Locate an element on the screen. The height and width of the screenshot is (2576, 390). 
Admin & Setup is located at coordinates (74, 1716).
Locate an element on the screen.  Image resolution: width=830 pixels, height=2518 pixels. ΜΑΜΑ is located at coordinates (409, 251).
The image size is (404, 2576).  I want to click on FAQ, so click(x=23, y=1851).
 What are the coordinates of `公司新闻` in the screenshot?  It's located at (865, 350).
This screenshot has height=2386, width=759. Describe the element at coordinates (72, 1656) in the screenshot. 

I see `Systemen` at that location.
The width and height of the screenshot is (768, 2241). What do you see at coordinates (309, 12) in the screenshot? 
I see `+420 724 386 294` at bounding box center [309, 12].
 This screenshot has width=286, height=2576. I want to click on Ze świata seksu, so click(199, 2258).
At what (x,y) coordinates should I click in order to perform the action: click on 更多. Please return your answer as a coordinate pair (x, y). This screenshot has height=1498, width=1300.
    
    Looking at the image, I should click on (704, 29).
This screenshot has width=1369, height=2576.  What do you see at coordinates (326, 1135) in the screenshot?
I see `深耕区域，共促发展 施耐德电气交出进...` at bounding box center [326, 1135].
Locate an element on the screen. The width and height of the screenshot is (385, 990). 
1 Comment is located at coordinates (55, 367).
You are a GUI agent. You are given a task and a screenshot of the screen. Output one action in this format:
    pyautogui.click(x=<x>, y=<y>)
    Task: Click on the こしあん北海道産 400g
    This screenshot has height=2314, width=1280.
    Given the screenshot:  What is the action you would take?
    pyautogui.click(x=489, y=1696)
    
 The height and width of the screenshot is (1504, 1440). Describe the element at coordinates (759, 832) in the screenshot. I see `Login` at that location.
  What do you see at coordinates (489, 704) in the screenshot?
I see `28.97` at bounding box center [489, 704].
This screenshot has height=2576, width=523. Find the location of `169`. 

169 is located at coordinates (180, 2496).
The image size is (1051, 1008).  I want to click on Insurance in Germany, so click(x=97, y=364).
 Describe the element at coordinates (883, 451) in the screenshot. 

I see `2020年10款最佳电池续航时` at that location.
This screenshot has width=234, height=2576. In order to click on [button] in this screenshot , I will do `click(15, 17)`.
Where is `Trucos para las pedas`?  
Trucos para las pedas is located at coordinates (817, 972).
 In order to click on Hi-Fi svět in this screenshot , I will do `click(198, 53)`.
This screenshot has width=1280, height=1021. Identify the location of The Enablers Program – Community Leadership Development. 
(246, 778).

——

## [Exercise directions]
Reproduce the listing above exactly.

## [Solution to this problem]
Locate an element on the screen. The height and width of the screenshot is (2576, 390). 
Admin & Setup is located at coordinates (74, 1716).
Locate an element on the screen.  Image resolution: width=830 pixels, height=2518 pixels. ΜΑΜΑ is located at coordinates (409, 251).
The image size is (404, 2576).  I want to click on FAQ, so click(x=23, y=1851).
 What are the coordinates of `公司新闻` in the screenshot?  It's located at (865, 350).
This screenshot has height=2386, width=759. Describe the element at coordinates (72, 1656) in the screenshot. 

I see `Systemen` at that location.
The width and height of the screenshot is (768, 2241). What do you see at coordinates (309, 12) in the screenshot? 
I see `+420 724 386 294` at bounding box center [309, 12].
 This screenshot has width=286, height=2576. I want to click on Ze świata seksu, so click(199, 2258).
At what (x,y) coordinates should I click in order to perform the action: click on 更多. Please return your answer as a coordinate pair (x, y). This screenshot has height=1498, width=1300.
    
    Looking at the image, I should click on (704, 29).
This screenshot has width=1369, height=2576.  What do you see at coordinates (326, 1135) in the screenshot?
I see `深耕区域，共促发展 施耐德电气交出进...` at bounding box center [326, 1135].
Locate an element on the screen. The width and height of the screenshot is (385, 990). 
1 Comment is located at coordinates (55, 367).
You are a GUI agent. You are given a task and a screenshot of the screen. Output one action in this format:
    pyautogui.click(x=<x>, y=<y>)
    Task: Click on the こしあん北海道産 400g
    This screenshot has height=2314, width=1280.
    Given the screenshot:  What is the action you would take?
    pyautogui.click(x=489, y=1696)
    
 The height and width of the screenshot is (1504, 1440). Describe the element at coordinates (759, 832) in the screenshot. I see `Login` at that location.
  What do you see at coordinates (489, 704) in the screenshot?
I see `28.97` at bounding box center [489, 704].
This screenshot has height=2576, width=523. Find the location of `169`. 

169 is located at coordinates (180, 2496).
The image size is (1051, 1008).  I want to click on Insurance in Germany, so click(x=97, y=364).
 Describe the element at coordinates (883, 451) in the screenshot. 

I see `2020年10款最佳电池续航时` at that location.
This screenshot has width=234, height=2576. In order to click on [button] in this screenshot , I will do `click(15, 17)`.
Where is `Trucos para las pedas`?  
Trucos para las pedas is located at coordinates (817, 972).
 In order to click on Hi-Fi svět in this screenshot , I will do `click(198, 53)`.
This screenshot has width=1280, height=1021. Identify the location of The Enablers Program – Community Leadership Development. 
(246, 778).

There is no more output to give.